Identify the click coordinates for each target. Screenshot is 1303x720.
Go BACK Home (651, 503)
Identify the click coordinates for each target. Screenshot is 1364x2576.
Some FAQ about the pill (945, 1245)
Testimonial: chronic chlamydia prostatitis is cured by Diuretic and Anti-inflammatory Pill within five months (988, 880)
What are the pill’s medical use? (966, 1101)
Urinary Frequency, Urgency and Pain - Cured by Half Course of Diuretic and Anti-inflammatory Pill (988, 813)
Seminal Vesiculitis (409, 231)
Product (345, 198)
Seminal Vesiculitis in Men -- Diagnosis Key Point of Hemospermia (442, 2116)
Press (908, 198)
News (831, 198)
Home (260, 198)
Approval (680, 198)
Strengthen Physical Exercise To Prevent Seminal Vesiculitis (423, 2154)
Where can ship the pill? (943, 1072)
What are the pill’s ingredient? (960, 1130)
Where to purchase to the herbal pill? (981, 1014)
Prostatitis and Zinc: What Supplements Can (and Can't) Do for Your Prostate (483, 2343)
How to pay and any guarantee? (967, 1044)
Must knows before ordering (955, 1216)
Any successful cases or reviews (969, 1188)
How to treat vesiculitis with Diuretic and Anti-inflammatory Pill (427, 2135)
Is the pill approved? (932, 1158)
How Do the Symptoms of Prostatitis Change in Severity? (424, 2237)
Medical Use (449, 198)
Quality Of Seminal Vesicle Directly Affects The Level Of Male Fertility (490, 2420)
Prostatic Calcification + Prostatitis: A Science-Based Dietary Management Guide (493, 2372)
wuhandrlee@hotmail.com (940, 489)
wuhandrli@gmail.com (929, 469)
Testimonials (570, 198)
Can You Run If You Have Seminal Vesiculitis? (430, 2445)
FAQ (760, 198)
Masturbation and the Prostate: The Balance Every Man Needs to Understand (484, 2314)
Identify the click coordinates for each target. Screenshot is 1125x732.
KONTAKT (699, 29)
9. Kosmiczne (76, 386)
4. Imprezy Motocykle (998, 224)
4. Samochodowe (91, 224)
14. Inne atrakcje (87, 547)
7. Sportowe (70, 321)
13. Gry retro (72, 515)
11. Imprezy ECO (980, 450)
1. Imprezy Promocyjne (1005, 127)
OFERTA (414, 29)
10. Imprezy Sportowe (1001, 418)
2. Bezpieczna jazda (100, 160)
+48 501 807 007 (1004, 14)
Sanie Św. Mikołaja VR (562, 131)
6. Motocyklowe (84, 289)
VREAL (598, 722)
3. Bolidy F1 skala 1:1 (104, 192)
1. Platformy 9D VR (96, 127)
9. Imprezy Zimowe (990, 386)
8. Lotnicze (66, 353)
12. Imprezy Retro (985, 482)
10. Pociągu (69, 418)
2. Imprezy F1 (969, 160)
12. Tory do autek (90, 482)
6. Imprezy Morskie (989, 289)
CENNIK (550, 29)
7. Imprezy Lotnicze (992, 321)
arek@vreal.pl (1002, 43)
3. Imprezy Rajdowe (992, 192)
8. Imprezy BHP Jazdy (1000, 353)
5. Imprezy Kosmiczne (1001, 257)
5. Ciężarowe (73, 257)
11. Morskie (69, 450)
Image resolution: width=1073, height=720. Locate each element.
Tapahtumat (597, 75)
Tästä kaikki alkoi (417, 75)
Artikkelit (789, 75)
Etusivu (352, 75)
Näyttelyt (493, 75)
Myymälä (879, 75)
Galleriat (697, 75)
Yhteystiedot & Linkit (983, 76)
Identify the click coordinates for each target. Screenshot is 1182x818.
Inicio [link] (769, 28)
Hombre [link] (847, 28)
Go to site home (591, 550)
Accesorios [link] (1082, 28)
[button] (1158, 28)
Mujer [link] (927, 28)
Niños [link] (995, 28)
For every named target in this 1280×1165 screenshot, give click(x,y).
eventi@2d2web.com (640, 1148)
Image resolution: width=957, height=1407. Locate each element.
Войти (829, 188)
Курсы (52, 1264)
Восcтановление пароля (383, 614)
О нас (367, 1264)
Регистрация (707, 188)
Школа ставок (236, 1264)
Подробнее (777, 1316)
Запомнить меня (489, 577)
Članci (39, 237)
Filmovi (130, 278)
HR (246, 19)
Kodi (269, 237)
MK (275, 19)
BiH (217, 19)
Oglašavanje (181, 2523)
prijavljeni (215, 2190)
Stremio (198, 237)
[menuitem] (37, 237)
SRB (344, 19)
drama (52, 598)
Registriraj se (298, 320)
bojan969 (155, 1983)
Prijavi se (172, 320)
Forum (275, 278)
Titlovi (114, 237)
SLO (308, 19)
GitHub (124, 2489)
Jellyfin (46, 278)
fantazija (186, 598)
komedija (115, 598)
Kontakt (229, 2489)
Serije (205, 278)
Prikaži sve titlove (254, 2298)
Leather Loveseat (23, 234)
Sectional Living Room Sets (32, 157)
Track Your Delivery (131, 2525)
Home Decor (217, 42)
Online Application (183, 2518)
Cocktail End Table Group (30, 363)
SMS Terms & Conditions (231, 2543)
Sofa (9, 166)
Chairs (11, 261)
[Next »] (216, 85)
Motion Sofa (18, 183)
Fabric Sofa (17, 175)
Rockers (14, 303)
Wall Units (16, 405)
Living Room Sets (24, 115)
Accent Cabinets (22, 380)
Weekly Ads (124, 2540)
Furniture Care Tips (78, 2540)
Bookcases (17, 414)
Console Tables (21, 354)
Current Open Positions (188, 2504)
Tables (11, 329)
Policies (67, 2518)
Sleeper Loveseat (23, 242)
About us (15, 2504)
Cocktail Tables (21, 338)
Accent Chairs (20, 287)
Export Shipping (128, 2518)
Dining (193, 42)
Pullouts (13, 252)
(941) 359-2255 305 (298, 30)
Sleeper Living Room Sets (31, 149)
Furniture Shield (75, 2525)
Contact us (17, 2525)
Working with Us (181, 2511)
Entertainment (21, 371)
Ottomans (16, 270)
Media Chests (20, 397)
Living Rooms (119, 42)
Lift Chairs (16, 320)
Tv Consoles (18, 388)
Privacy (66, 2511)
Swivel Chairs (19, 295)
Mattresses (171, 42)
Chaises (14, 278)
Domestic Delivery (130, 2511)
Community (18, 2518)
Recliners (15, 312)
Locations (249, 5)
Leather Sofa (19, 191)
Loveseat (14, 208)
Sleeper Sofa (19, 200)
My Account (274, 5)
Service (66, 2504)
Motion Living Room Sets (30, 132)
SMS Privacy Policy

● ● ● ●

> **Activity**:
Retype the records above without changing a single word.

> **The completed task**:
Identify the click coordinates for each target. Screenshot is 1303x720.
Go BACK Home (651, 503)
Identify the click coordinates for each target. Screenshot is 1364x2576.
Some FAQ about the pill (945, 1245)
Testimonial: chronic chlamydia prostatitis is cured by Diuretic and Anti-inflammatory Pill within five months (988, 880)
What are the pill’s medical use? (966, 1101)
Urinary Frequency, Urgency and Pain - Cured by Half Course of Diuretic and Anti-inflammatory Pill (988, 813)
Seminal Vesiculitis (409, 231)
Product (345, 198)
Seminal Vesiculitis in Men -- Diagnosis Key Point of Hemospermia (442, 2116)
Press (908, 198)
News (831, 198)
Home (260, 198)
Approval (680, 198)
Strengthen Physical Exercise To Prevent Seminal Vesiculitis (423, 2154)
Where can ship the pill? (943, 1072)
What are the pill’s ingredient? (960, 1130)
Where to purchase to the herbal pill? (981, 1014)
Prostatitis and Zinc: What Supplements Can (and Can't) Do for Your Prostate (483, 2343)
How to pay and any guarantee? (967, 1044)
Must knows before ordering (955, 1216)
Any successful cases or reviews (969, 1188)
How to treat vesiculitis with Diuretic and Anti-inflammatory Pill (427, 2135)
Is the pill approved? (932, 1158)
How Do the Symptoms of Prostatitis Change in Severity? (424, 2237)
Medical Use (449, 198)
Quality Of Seminal Vesicle Directly Affects The Level Of Male Fertility (490, 2420)
Prostatic Calcification + Prostatitis: A Science-Based Dietary Management Guide (493, 2372)
wuhandrlee@hotmail.com (940, 489)
wuhandrli@gmail.com (929, 469)
Testimonials (570, 198)
Can You Run If You Have Seminal Vesiculitis? (430, 2445)
FAQ (760, 198)
Masturbation and the Prostate: The Balance Every Man Needs to Understand (484, 2314)
Identify the click coordinates for each target. Screenshot is 1125x732.
KONTAKT (699, 29)
9. Kosmiczne (76, 386)
4. Imprezy Motocykle (998, 224)
4. Samochodowe (91, 224)
14. Inne atrakcje (87, 547)
7. Sportowe (70, 321)
13. Gry retro (72, 515)
11. Imprezy ECO (980, 450)
1. Imprezy Promocyjne (1005, 127)
OFERTA (414, 29)
10. Imprezy Sportowe (1001, 418)
2. Bezpieczna jazda (100, 160)
+48 501 807 007 (1004, 14)
Sanie Św. Mikołaja VR (562, 131)
6. Motocyklowe (84, 289)
VREAL (598, 722)
3. Bolidy F1 skala 1:1 (104, 192)
1. Platformy 9D VR (96, 127)
9. Imprezy Zimowe (990, 386)
8. Lotnicze (66, 353)
12. Imprezy Retro (985, 482)
10. Pociągu (69, 418)
2. Imprezy F1 (969, 160)
12. Tory do autek (90, 482)
6. Imprezy Morskie (989, 289)
CENNIK (550, 29)
7. Imprezy Lotnicze (992, 321)
arek@vreal.pl (1002, 43)
3. Imprezy Rajdowe (992, 192)
8. Imprezy BHP Jazdy (1000, 353)
5. Imprezy Kosmiczne (1001, 257)
5. Ciężarowe (73, 257)
11. Morskie (69, 450)
Image resolution: width=1073, height=720. Locate each element.
Tapahtumat (597, 75)
Tästä kaikki alkoi (417, 75)
Artikkelit (789, 75)
Etusivu (352, 75)
Näyttelyt (493, 75)
Myymälä (879, 75)
Galleriat (697, 75)
Yhteystiedot & Linkit (983, 76)
Identify the click coordinates for each target. Screenshot is 1182x818.
Inicio [link] (769, 28)
Hombre [link] (847, 28)
Go to site home (591, 550)
Accesorios [link] (1082, 28)
[button] (1158, 28)
Mujer [link] (927, 28)
Niños [link] (995, 28)
For every named target in this 1280×1165 screenshot, give click(x,y).
eventi@2d2web.com (640, 1148)
Image resolution: width=957, height=1407. Locate each element.
Войти (829, 188)
Курсы (52, 1264)
Восcтановление пароля (383, 614)
О нас (367, 1264)
Регистрация (707, 188)
Школа ставок (236, 1264)
Подробнее (777, 1316)
Запомнить меня (489, 577)
Članci (39, 237)
Filmovi (130, 278)
HR (246, 19)
Kodi (269, 237)
MK (275, 19)
BiH (217, 19)
Oglašavanje (181, 2523)
prijavljeni (215, 2190)
Stremio (198, 237)
[menuitem] (37, 237)
SRB (344, 19)
drama (52, 598)
Registriraj se (298, 320)
bojan969 (155, 1983)
Prijavi se (172, 320)
Forum (275, 278)
Titlovi (114, 237)
SLO (308, 19)
GitHub (124, 2489)
Jellyfin (46, 278)
fantazija (186, 598)
komedija (115, 598)
Kontakt (229, 2489)
Serije (205, 278)
Prikaži sve titlove (254, 2298)
Leather Loveseat (23, 234)
Sectional Living Room Sets (32, 157)
Track Your Delivery (131, 2525)
Home Decor (217, 42)
Online Application (183, 2518)
Cocktail End Table Group (30, 363)
SMS Terms & Conditions (231, 2543)
Sofa (9, 166)
Chairs (11, 261)
[Next »] (216, 85)
Motion Sofa (18, 183)
Fabric Sofa (17, 175)
Rockers (14, 303)
Wall Units (16, 405)
Living Room Sets (24, 115)
Accent Cabinets (22, 380)
Weekly Ads (124, 2540)
Furniture Care Tips (78, 2540)
Bookcases (17, 414)
Console Tables (21, 354)
Current Open Positions (188, 2504)
Tables (11, 329)
Policies (67, 2518)
Sleeper Loveseat (23, 242)
About us (15, 2504)
Cocktail Tables (21, 338)
Accent Chairs (20, 287)
Export Shipping (128, 2518)
Dining (193, 42)
Pullouts (13, 252)
(941) 359-2255 305 (298, 30)
Sleeper Living Room Sets (31, 149)
Furniture Shield (75, 2525)
Contact us (17, 2525)
Working with Us (181, 2511)
Entertainment (21, 371)
Ottomans (16, 270)
Media Chests (20, 397)
Living Rooms (119, 42)
Lift Chairs (16, 320)
Tv Consoles (18, 388)
Privacy (66, 2511)
Swivel Chairs (19, 295)
Mattresses (171, 42)
Chaises (14, 278)
Domestic Delivery (130, 2511)
Community (18, 2518)
Recliners (15, 312)
Locations (249, 5)
Leather Sofa (19, 191)
Loveseat (14, 208)
Sleeper Sofa (19, 200)
My Account (274, 5)
Service (66, 2504)
Motion Living Room Sets (30, 132)
SMS Privacy Policy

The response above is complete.